Byron pasó la mayor parte de la noche en vela, intentando averiguar el modo de ayudar a su madre. Por la mañana estaba tan agotado que apenas podía moverse. Su padre llamó por teléfono y, como de costumbre, Diana le aseguró que no había nadie más con ellos. «Ni siquiera el repartidor de leche», dijo entre risas. Y enseguida añadió: «No, no pretendía sonar grosera, cariño.» Mientras escuchaba la réplica de su marido, Diana iba clavando la puntera del zapato en la moqueta, una y otra vez. «Por supuesto que me importa. Por supuesto que tenemos ganas de verte.» Un día más, colgó y se quedó mirando el teléfono, ensimismada.

Acompañaron a Lucy hasta la escuela y volvieron caminando al coche. Diana estaba muy callada y suspiraba cada poco. Byron estaba convencido de que algo la atormentaba, y de que sólo podía ser el accidente.

—Nadie lo sabe —afirmó.

—¿Cómo dices? —replicó Diana.

—Si lo supieran ya te habrían detenido, y no lo han hecho. No han dicho nada en el Times. Tampoco lo han mencionado en «Nationwide».

Diana levantó las manos y soltó un suspiro de impaciencia.

—¿No vas a dejarlo nunca?

Y tras decir esto, casi como si le hablara a la acera, echó a andar tan deprisa que Byron tuvo que correr tras ella.

Al llegar al coche, Diana arrojó su bolso al suelo.

—Mira —dijo, señalando la carrocería plateada—. No hay una sola marca. Y no la hay porque no hubo ningún accidente en Digby Road. Estás confundido. Lo has imaginado.

Recogiéndose la falda por encima de las rodillas, se acuclilló en la acera. Otras madres que volvían a sus coches hacían ademán de acercarse, pero Diana no se molestaba en mirarlas ni saludarlas; tenía los ojos clavados en Byron, como si nadie más le importara.

—¿Lo ves, lo ves? —seguía diciendo.

Byron se veía obligado a sonreír a las madres que pasaban para demostrarles que todo iba bien, y le suponía un esfuerzo tan grande que le dolía la cara. Lo único que quería era subirse al coche.

Agachándose, se acercó a su madre.

—¿No deberíamos hacer esto en casa?

—No. Estoy harta. No hay manera de que pares. Salgo al jardín, me pongo a hacer la colada, y tú dale que te pego. Quiero que compruebes por ti mismo que todo está como siempre. —Deslizó los dedos por la chapa, para que viera lo reluciente que estaba. Tenía razón. Brillaba como la hoja de un cuchillo, y resplandecía por efecto del calor y la luz. Las uñas de Diana parecían pequeñas conchas nacaradas—. Ni un solo rasguño. Nada. ¿Lo ves? —Alargó el cuello para mirar debajo de la carrocería—. ¿Lo ves? ¿Lo ves, tesoro?
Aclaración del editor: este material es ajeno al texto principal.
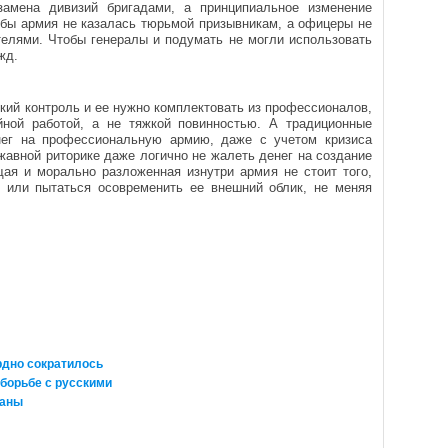
амена дивизий бригадами, а принципиальное изменение
бы армия не казалась тюрьмой призывникам, а офицеры не
елями. Чтобы генералы и подумать не могли использовать
жд.
кий контроль и ее нужно комплектовать из профессионалов,
йной работой, а не тяжкой повинностью. А традиционные
енег на профессиональную армию, даже с учетом кризиса
жавной риторике даже логично не жалеть денег на создание
ая и морально разложенная изнутри армия не стоит того,
 или пытаться осовременить ее внешний облик, не меняя
рдно сократилось
 борьбе с русскими
раны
Byron tenía los ojos arrasados en lágrimas. Por fin lo entendía. Entendía que tenía que estar equivocado, que no había habido ningún accidente, que no había visto lo que creía haber visto. El bochorno lo invadió como una oleada de calor. Entonces su madre dio un grito ahogado y se apartó del coche cubriéndose el rostro con las manos.

—¿Qué pasa? —preguntó él.

Diana intentaba ponerse en pie pero la falda remangada le ceñía las piernas. Se había llevado una mano a la boca, como si tratara de impedir que algo se le saliera.

Byron escudriñó el coche pero no acertó a ver nada. Ayudó a su madre a levantarse y ésta se puso de espaldas al Jaguar, como si no tuviera fuerzas para mirarlo. Estaba pálida, y en sus ojos había una mirada de pánico. Byron temió que estuviese a punto de vomitar.

El chico se arrodilló en el suelo, insertó los dedos en la rejilla frontal y observó de cerca el punto que ella había señalado. Notó olor a aceite recalentado, pero no vio nada. Y entonces, justo cuando estaba a punto de reír y decir «No te preocupes», la vio. Allí estaba la prueba. El corazón le latía con fuerza, como alguien llamando a una puerta. De hecho, era como si ese alguien estuviera dentro de él aporreándole las entrañas. Se acercó más al tapacubos.

—Sube al coche —gimió su madre—. Ahora mismo.

Allí estaba. Una diminuta muesca, justo por encima del logotipo de Jaguar grabado en la chapa. Apenas un rasguño.

No se explicaba cómo no lo había visto antes. Era rojo. Del mismo color que la bicicleta.